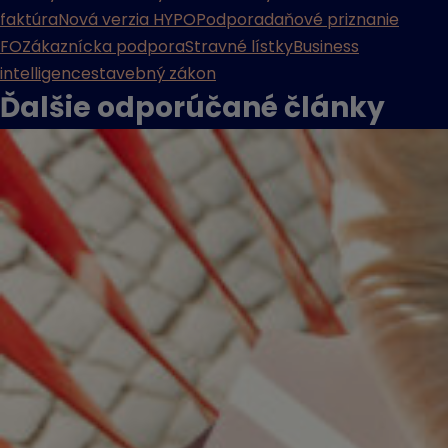
faktúra
Nová verzia HYPO
Podpora
daňové priznanie
FO
Zákaznícka podpora
Stravné lístky
Business
intelligence
stavebný zákon
Ďalšie odporúčané
články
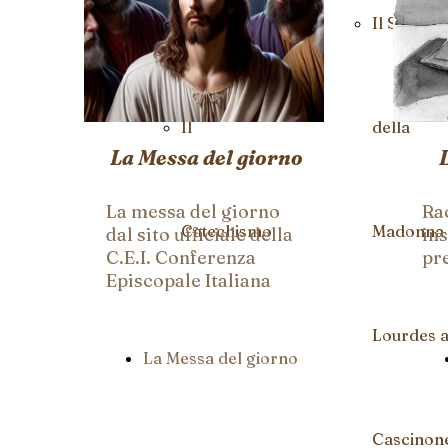
Segreteria
Il Santuar
Il
della
La Messa del giorno
La messa del giorno
Ra
Catechismo
Madonna 
dal sito ufficiale della
ins
C.E.I. Conferenza
pr
Episcopale Italiana
Lourdes a
La Messa del giorno
Cascinon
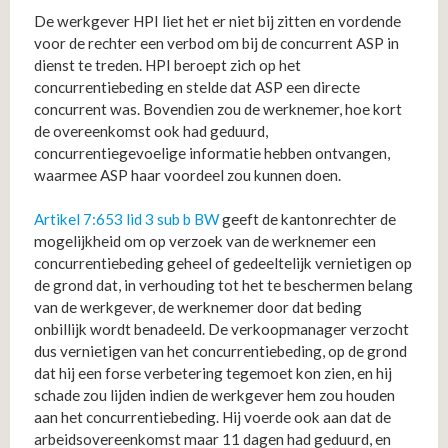
De werkgever HPI liet het er niet bij zitten en vordende
voor de rechter een verbod om bij de concurrent ASP in
dienst te treden. HPI beroept zich op het
concurrentiebeding en stelde dat ASP een directe
concurrent was. Bovendien zou de werknemer, hoe kort
de overeenkomst ook had geduurd,
concurrentiegevoelige informatie hebben ontvangen,
waarmee ASP haar voordeel zou kunnen doen.
Artikel 7:653 lid 3 sub b BW
geeft de kantonrechter de
mogelijkheid om op verzoek van de werknemer een
concurrentiebeding geheel of gedeeltelijk vernietigen op
de grond dat, in verhouding tot het te beschermen belang
van de werkgever, de werknemer door dat beding
onbillijk wordt benadeeld. De verkoopmanager verzocht
dus vernietigen van het concurrentiebeding, op de grond
dat hij een forse verbetering tegemoet kon zien, en hij
schade zou lijden indien de werkgever hem zou houden
aan het concurrentiebeding. Hij voerde ook aan dat de
arbeidsovereenkomst maar 11 dagen had geduurd, en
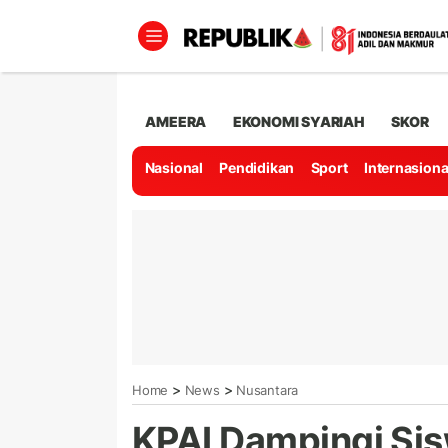
AMEERA
EKONOMI SYARIAH
SKOR
Nasional
Pendidikan
Sport
Internasiona
>
>
Home
News
Nusantara
KPAI Dampingi Sis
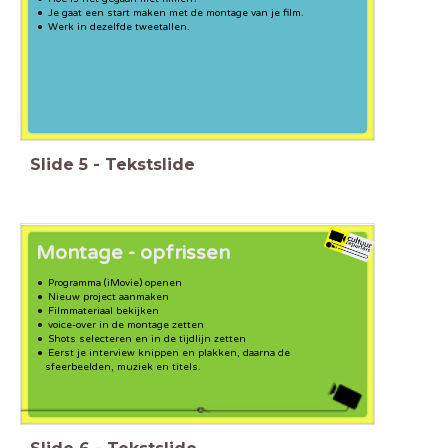
Je gaat een start maken met de montage van je film.
Werk in dezelfde tweetallen.
Slide
5
-
Tekstslide
Montage - opfrissen
Programma (iMovie) openen
Nieuw project aanmaken
Filmmateriaal bekijken
voice-over in de montage zetten
Shots selecteren en in de tijdlijn zetten
Eerst je interview knippen en plakken, daarna de
sfeerbeelden, muziek en titels.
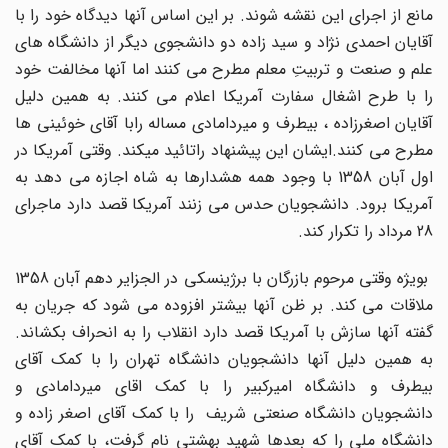
مانع از اجرای این نقشه شوند. بر این اساس آنها دیدگاه خود را با
آقایان احمدی نژاد و سید زاده دو دانشجوی دیگر از دانشگاه های
علم و صنعت و تربیتِ معلم مطرح می کنند اما آنها مخالفت خود
را با طرح اشغال سفارت آمریکا اعلام می کنند. به همین دلیل
آقایان اصغرزاده ، بیطرف و میردامادی مساله رابا آقای خوئینی ها
مطرح می کنند.ایشان این پیشنهاد راتائید میکند. وقتی آمریکا در
اول آبان 1358 با وجود همه هشدارها به شاه اجازه می دهد به
آمریکا برود. دانشجویان حدس می زنند آمریکا قصد دارد ماجرای
28 مرداد را تکرار کند.
بویژه وقتی مرحوم بازرگان با برژینسکی در الجزایر دهم آبان 1358
ملاقات می کند. بر ظن آنها بیشتر افزوده می شود که جریان به
گفته آنها سازش با آمریکا قصد دارد انقلاب را به انحراف بکشاند.
به همین دلیل آنها دانشجویان دانشگاه تهران را با کمک آقای
بیطرف و دانشگاه امیرکبیر را با کمک اقای میردامادی و
دانشجویان دانشگاه صنعتی شریف را با کمک آقای اصغر زاده و
دانشگاه ملی را که بعدها شهید بهشتی نام گرفت، با کمک آقای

- Exercise description:
Write out each line of the listing above, exactly, from its first line to the line holding "sfeerbeelden, muziek en titels.", inclusive. Skip the pictures.

- Response box:
faktúra
Nová verzia HYPO
Podpora
daňové priznanie
FO
Zákaznícka podpora
Stravné lístky
Business
intelligence
stavebný zákon
Ďalšie odporúčané
články
Segreteria
Il Santuar
Il
della
La Messa del giorno
La messa del giorno
Ra
Catechismo
Madonna 
dal sito ufficiale della
ins
C.E.I. Conferenza
pr
Episcopale Italiana
Lourdes a
La Messa del giorno
Cascinon
De werkgever HPI liet het er niet bij zitten en vordende
voor de rechter een verbod om bij de concurrent ASP in
dienst te treden. HPI beroept zich op het
concurrentiebeding en stelde dat ASP een directe
concurrent was. Bovendien zou de werknemer, hoe kort
de overeenkomst ook had geduurd,
concurrentiegevoelige informatie hebben ontvangen,
waarmee ASP haar voordeel zou kunnen doen.
Artikel 7:653 lid 3 sub b BW
geeft de kantonrechter de
mogelijkheid om op verzoek van de werknemer een
concurrentiebeding geheel of gedeeltelijk vernietigen op
de grond dat, in verhouding tot het te beschermen belang
van de werkgever, de werknemer door dat beding
onbillijk wordt benadeeld. De verkoopmanager verzocht
dus vernietigen van het concurrentiebeding, op de grond
dat hij een forse verbetering tegemoet kon zien, en hij
schade zou lijden indien de werkgever hem zou houden
aan het concurrentiebeding. Hij voerde ook aan dat de
arbeidsovereenkomst maar 11 dagen had geduurd, en
AMEERA
EKONOMI SYARIAH
SKOR
Nasional
Pendidikan
Sport
Internasiona
>
>
Home
News
Nusantara
KPAI Dampingi Sis
Je gaat een start maken met de montage van je film.
Werk in dezelfde tweetallen.
Slide
5
-
Tekstslide
Montage - opfrissen
Programma (iMovie) openen
Nieuw project aanmaken
Filmmateriaal bekijken
voice-over in de montage zetten
Shots selecteren en in de tijdlijn zetten
Eerst je interview knippen en plakken, daarna de
sfeerbeelden, muziek en titels.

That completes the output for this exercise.